Vier Monate nach der Bundestagswahl haben die Fraktionen die Vorsitze der Bundestagsausschüsse verteilt und damit eine wichtige Voraussetzung für die Parlamentsarbeit wiederhergestellt. Die AfD übernimmt den Vorsitz des wichtigen Haushaltsausschusses. Wie die Partei gestern bestätigte, wird die Fraktion zudem den Vorsitz in den Ausschüssen für Recht und Verbraucherschutz sowie für Tourismus übernehmen. Der Vorsitz des Haushaltsausschusses wird üblicherweise von der stärksten Oppositionsfraktion besetzt – das wäre die AfD, falls die große Koalition aus Union und SPD zustande kommt.

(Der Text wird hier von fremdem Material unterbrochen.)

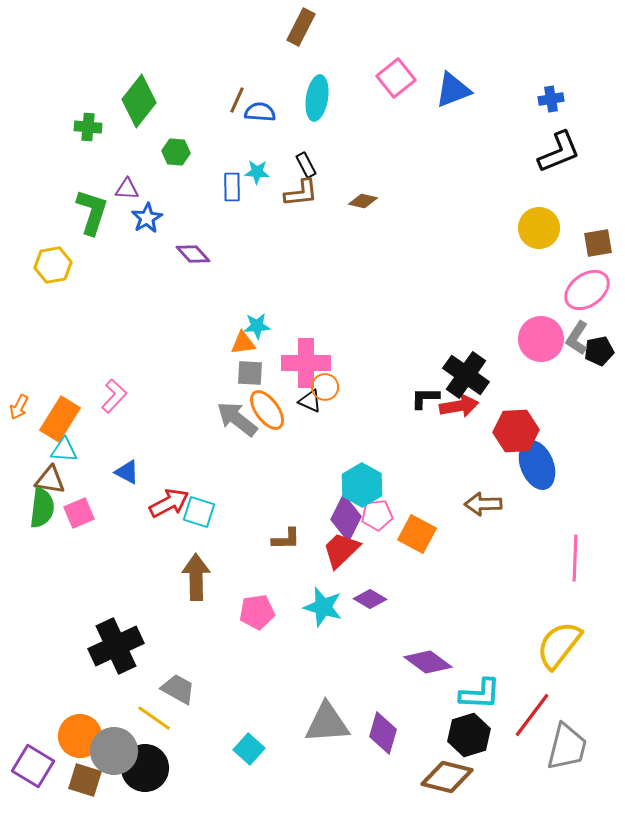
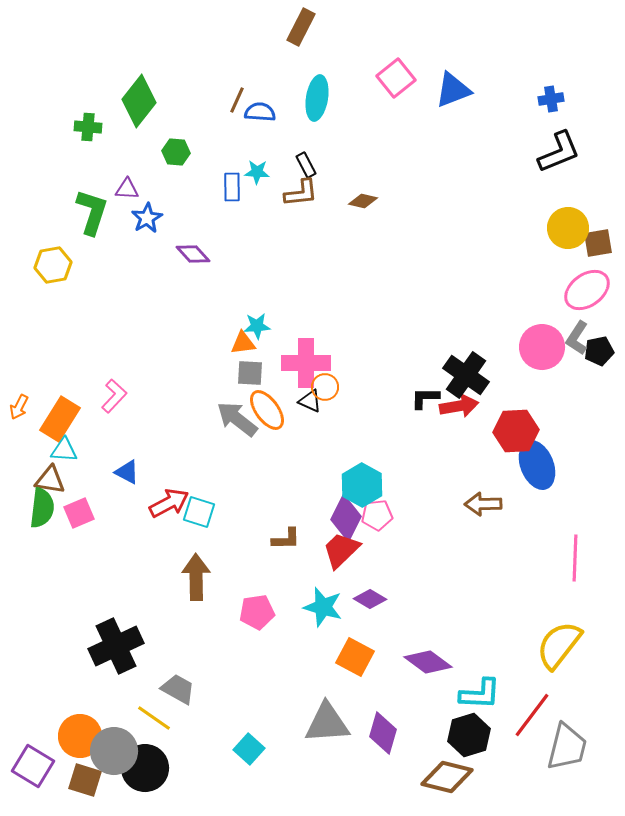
yellow circle at (539, 228): moved 29 px right
pink circle at (541, 339): moved 1 px right, 8 px down
orange square at (417, 534): moved 62 px left, 123 px down
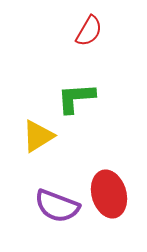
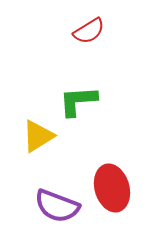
red semicircle: rotated 28 degrees clockwise
green L-shape: moved 2 px right, 3 px down
red ellipse: moved 3 px right, 6 px up
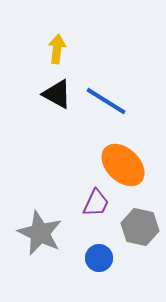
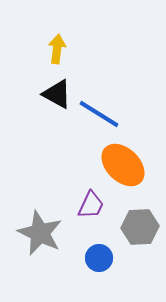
blue line: moved 7 px left, 13 px down
purple trapezoid: moved 5 px left, 2 px down
gray hexagon: rotated 15 degrees counterclockwise
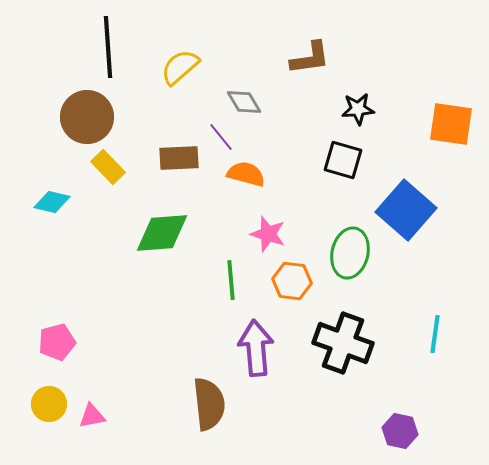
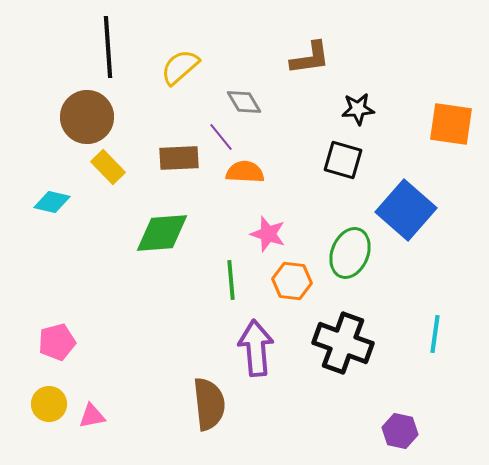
orange semicircle: moved 1 px left, 2 px up; rotated 12 degrees counterclockwise
green ellipse: rotated 9 degrees clockwise
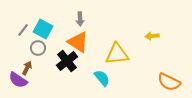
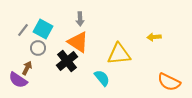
yellow arrow: moved 2 px right, 1 px down
yellow triangle: moved 2 px right
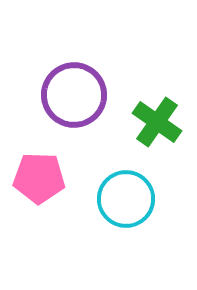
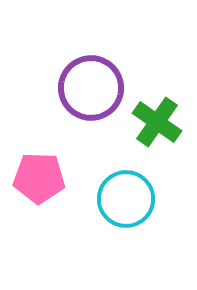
purple circle: moved 17 px right, 7 px up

Der parlamentarische Geschäftsführer der AfD, Bernd Baumann, zeigte sich zufrieden, nachdem seine Partei mehrere Schlappen bei der Besetzung von Parlamentsposten erlebt hatte. Er fügte hinzu: „Ich erinnere daran, dass das unglückliche Netzwerkdurchsetzungsgesetz in die Kompetenz des Rechtsausschusses fällt, den wir leiten werden.“ Wer aus der AfD-Fraktion die Posten in den Ausschüssen besetzen soll, sei noch nicht besprochen worden, teilte AfD-Sprecher Christian Lüth mit. Nach Angaben der „Frankfurter Allgemeinen Zeitung“ ist für den Vorsitz im Haushaltsausschuss der Abgeordnete Peter Boehringer vorgesehen.

Die Vorsitze der Ausschüsse waren in einem festgelegten Zugriffsverfahren nach den Regeln des Parlaments verteilt worden. Union und SPD verzichteten als größte Fraktionen bei ihrer ersten Wahl auf den Haushaltsausschuss, sodass die AfD als drittgrößte Fraktion diesen für sich wählen konnte.